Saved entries
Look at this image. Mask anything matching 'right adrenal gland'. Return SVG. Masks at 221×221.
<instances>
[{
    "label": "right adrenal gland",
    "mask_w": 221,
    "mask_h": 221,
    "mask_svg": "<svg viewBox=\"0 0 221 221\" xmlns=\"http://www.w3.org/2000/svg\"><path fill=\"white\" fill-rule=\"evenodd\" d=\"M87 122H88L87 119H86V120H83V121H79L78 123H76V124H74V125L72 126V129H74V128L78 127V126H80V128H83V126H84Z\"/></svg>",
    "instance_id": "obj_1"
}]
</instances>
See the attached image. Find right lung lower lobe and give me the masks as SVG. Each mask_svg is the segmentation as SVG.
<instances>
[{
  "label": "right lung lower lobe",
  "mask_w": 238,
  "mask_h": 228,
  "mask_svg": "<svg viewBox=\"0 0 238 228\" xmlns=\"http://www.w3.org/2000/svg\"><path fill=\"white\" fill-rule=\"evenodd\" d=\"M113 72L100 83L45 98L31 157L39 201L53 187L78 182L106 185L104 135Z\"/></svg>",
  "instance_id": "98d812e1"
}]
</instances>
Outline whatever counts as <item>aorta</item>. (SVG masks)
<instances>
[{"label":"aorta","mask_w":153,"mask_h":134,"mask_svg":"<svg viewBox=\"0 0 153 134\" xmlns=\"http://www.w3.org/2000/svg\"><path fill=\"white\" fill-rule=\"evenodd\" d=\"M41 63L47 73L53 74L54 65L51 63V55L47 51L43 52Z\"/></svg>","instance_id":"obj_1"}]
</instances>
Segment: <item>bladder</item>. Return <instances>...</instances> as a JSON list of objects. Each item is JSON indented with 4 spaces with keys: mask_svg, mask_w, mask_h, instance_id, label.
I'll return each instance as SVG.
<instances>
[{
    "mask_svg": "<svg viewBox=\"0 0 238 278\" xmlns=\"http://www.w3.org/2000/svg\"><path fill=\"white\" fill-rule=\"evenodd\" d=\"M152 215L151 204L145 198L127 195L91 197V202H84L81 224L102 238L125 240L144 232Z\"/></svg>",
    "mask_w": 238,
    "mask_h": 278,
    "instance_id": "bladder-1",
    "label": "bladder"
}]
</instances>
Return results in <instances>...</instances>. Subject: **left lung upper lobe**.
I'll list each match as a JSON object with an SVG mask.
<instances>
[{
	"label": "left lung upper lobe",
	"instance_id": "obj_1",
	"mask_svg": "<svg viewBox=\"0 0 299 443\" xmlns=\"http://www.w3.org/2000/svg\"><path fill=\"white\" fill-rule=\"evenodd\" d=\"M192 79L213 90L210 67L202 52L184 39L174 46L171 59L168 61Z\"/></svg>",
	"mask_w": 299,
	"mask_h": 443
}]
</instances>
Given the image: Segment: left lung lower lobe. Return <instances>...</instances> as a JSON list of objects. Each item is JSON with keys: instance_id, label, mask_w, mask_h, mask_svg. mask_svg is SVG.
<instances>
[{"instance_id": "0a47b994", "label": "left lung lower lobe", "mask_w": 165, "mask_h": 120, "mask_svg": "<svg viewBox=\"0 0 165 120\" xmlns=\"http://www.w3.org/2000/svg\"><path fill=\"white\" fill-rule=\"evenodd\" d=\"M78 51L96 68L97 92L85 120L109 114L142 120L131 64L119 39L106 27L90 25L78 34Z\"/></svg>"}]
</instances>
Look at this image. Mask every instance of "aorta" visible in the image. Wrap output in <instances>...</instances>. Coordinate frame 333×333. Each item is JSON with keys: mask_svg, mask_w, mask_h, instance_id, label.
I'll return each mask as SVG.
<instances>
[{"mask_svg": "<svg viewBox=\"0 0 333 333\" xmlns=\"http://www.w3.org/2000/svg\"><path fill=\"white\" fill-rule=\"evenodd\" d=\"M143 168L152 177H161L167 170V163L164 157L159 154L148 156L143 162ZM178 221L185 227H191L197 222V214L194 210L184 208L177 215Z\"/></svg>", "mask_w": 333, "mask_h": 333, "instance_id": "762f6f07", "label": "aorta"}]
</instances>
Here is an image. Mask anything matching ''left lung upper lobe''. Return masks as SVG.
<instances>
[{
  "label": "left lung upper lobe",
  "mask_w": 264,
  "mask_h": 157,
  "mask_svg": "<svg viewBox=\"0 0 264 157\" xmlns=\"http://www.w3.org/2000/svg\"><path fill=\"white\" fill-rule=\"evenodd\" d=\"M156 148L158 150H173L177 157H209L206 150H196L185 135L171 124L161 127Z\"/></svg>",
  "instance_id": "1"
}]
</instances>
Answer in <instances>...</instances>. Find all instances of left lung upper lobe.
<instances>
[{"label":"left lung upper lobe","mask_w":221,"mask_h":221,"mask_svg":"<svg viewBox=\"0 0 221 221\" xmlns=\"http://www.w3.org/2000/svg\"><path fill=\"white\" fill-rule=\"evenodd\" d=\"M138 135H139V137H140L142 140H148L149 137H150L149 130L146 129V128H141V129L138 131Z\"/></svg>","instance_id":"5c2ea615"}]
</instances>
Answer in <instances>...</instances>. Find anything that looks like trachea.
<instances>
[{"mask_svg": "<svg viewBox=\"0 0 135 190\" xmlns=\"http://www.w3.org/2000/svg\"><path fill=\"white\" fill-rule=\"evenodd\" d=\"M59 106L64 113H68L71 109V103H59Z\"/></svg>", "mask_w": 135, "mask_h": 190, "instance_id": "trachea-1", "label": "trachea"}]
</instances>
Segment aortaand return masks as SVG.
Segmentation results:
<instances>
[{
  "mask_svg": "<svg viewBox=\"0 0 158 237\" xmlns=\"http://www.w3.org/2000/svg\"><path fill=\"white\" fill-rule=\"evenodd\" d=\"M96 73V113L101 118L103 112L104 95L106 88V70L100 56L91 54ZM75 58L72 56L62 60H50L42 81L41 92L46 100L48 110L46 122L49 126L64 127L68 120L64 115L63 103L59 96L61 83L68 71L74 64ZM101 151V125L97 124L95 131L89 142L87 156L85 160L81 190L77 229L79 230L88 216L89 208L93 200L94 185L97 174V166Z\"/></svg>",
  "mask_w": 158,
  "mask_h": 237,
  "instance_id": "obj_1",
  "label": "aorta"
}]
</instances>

**What you are asked to do:** Each record above is to be written out again exactly.

**Completed exercise:**
Look at this image. Mask anything matching 'right adrenal gland'. Return SVG. Masks at 221×221.
<instances>
[{
    "label": "right adrenal gland",
    "mask_w": 221,
    "mask_h": 221,
    "mask_svg": "<svg viewBox=\"0 0 221 221\" xmlns=\"http://www.w3.org/2000/svg\"><path fill=\"white\" fill-rule=\"evenodd\" d=\"M87 122H88L87 119H86V120H83V121H79L78 123H76V124H74V125L72 126V129H74V128L78 127V126H80V128H83V126H84Z\"/></svg>",
    "instance_id": "obj_1"
}]
</instances>
See the attached image. Find right lung lower lobe and give me the masks as SVG. Each mask_svg is the segmentation as SVG.
<instances>
[{
  "label": "right lung lower lobe",
  "mask_w": 238,
  "mask_h": 228,
  "mask_svg": "<svg viewBox=\"0 0 238 228\" xmlns=\"http://www.w3.org/2000/svg\"><path fill=\"white\" fill-rule=\"evenodd\" d=\"M113 72L100 83L45 98L31 157L39 201L53 187L78 182L106 185L104 135Z\"/></svg>",
  "instance_id": "98d812e1"
}]
</instances>
Outline whatever counts as <item>aorta</item>. (SVG masks)
<instances>
[{"label":"aorta","mask_w":153,"mask_h":134,"mask_svg":"<svg viewBox=\"0 0 153 134\" xmlns=\"http://www.w3.org/2000/svg\"><path fill=\"white\" fill-rule=\"evenodd\" d=\"M41 63L47 73L53 74L54 65L51 63V55L47 51L43 52Z\"/></svg>","instance_id":"obj_1"}]
</instances>
Segment: <item>bladder</item>. Return <instances>...</instances> as a JSON list of objects. Each item is JSON indented with 4 spaces with keys: mask_svg, mask_w, mask_h, instance_id, label.
I'll return each instance as SVG.
<instances>
[{
    "mask_svg": "<svg viewBox=\"0 0 238 278\" xmlns=\"http://www.w3.org/2000/svg\"><path fill=\"white\" fill-rule=\"evenodd\" d=\"M152 215L151 204L145 198L127 195L91 197V202H84L81 224L102 238L125 240L144 232Z\"/></svg>",
    "mask_w": 238,
    "mask_h": 278,
    "instance_id": "bladder-1",
    "label": "bladder"
}]
</instances>
Return results in <instances>...</instances>. Subject: **left lung upper lobe**.
I'll list each match as a JSON object with an SVG mask.
<instances>
[{
	"label": "left lung upper lobe",
	"instance_id": "obj_1",
	"mask_svg": "<svg viewBox=\"0 0 299 443\" xmlns=\"http://www.w3.org/2000/svg\"><path fill=\"white\" fill-rule=\"evenodd\" d=\"M192 79L213 90L210 67L202 52L184 39L174 46L171 59L168 61Z\"/></svg>",
	"mask_w": 299,
	"mask_h": 443
}]
</instances>
Given the image: Segment: left lung lower lobe. Return <instances>...</instances> as a JSON list of objects. Each item is JSON with keys: instance_id, label, mask_w, mask_h, mask_svg. mask_svg is SVG.
<instances>
[{"instance_id": "0a47b994", "label": "left lung lower lobe", "mask_w": 165, "mask_h": 120, "mask_svg": "<svg viewBox=\"0 0 165 120\" xmlns=\"http://www.w3.org/2000/svg\"><path fill=\"white\" fill-rule=\"evenodd\" d=\"M78 51L96 68L97 92L85 120L109 114L142 120L131 64L119 39L106 27L90 25L78 34Z\"/></svg>"}]
</instances>
Look at this image. Mask every instance of "aorta" visible in the image. Wrap output in <instances>...</instances>. Coordinate frame 333×333. Each item is JSON with keys: mask_svg, mask_w, mask_h, instance_id, label.
I'll return each mask as SVG.
<instances>
[{"mask_svg": "<svg viewBox=\"0 0 333 333\" xmlns=\"http://www.w3.org/2000/svg\"><path fill=\"white\" fill-rule=\"evenodd\" d=\"M143 168L152 177H161L167 170V163L164 157L159 154L148 156L143 162ZM178 221L185 227H191L197 222V214L194 210L184 208L177 215Z\"/></svg>", "mask_w": 333, "mask_h": 333, "instance_id": "762f6f07", "label": "aorta"}]
</instances>
Here is an image. Mask anything matching ''left lung upper lobe''. Return masks as SVG.
<instances>
[{
  "label": "left lung upper lobe",
  "mask_w": 264,
  "mask_h": 157,
  "mask_svg": "<svg viewBox=\"0 0 264 157\" xmlns=\"http://www.w3.org/2000/svg\"><path fill=\"white\" fill-rule=\"evenodd\" d=\"M156 148L158 150H173L177 157H209L206 150H196L185 135L171 124L161 127Z\"/></svg>",
  "instance_id": "1"
}]
</instances>
Answer in <instances>...</instances>. Find all instances of left lung upper lobe.
<instances>
[{"label":"left lung upper lobe","mask_w":221,"mask_h":221,"mask_svg":"<svg viewBox=\"0 0 221 221\" xmlns=\"http://www.w3.org/2000/svg\"><path fill=\"white\" fill-rule=\"evenodd\" d=\"M138 135H139V137H140L142 140H148L149 137H150L149 130L146 129V128H141V129L138 131Z\"/></svg>","instance_id":"5c2ea615"}]
</instances>
Answer in <instances>...</instances>. Find anything that looks like trachea.
<instances>
[{"mask_svg": "<svg viewBox=\"0 0 135 190\" xmlns=\"http://www.w3.org/2000/svg\"><path fill=\"white\" fill-rule=\"evenodd\" d=\"M59 106L64 113H68L71 109V103H59Z\"/></svg>", "mask_w": 135, "mask_h": 190, "instance_id": "trachea-1", "label": "trachea"}]
</instances>
Segment aortaand return masks as SVG.
Segmentation results:
<instances>
[{
  "mask_svg": "<svg viewBox=\"0 0 158 237\" xmlns=\"http://www.w3.org/2000/svg\"><path fill=\"white\" fill-rule=\"evenodd\" d=\"M96 73V113L101 118L103 112L104 95L106 88V70L100 56L91 54ZM75 58L72 56L62 60H50L42 81L41 92L46 100L48 110L46 122L49 126L64 127L68 120L64 115L63 103L59 96L61 83L68 71L74 64ZM101 151V125L97 124L95 131L89 142L87 156L85 160L81 190L77 229L79 230L88 216L89 208L93 200L94 185L97 174V166Z\"/></svg>",
  "mask_w": 158,
  "mask_h": 237,
  "instance_id": "obj_1",
  "label": "aorta"
}]
</instances>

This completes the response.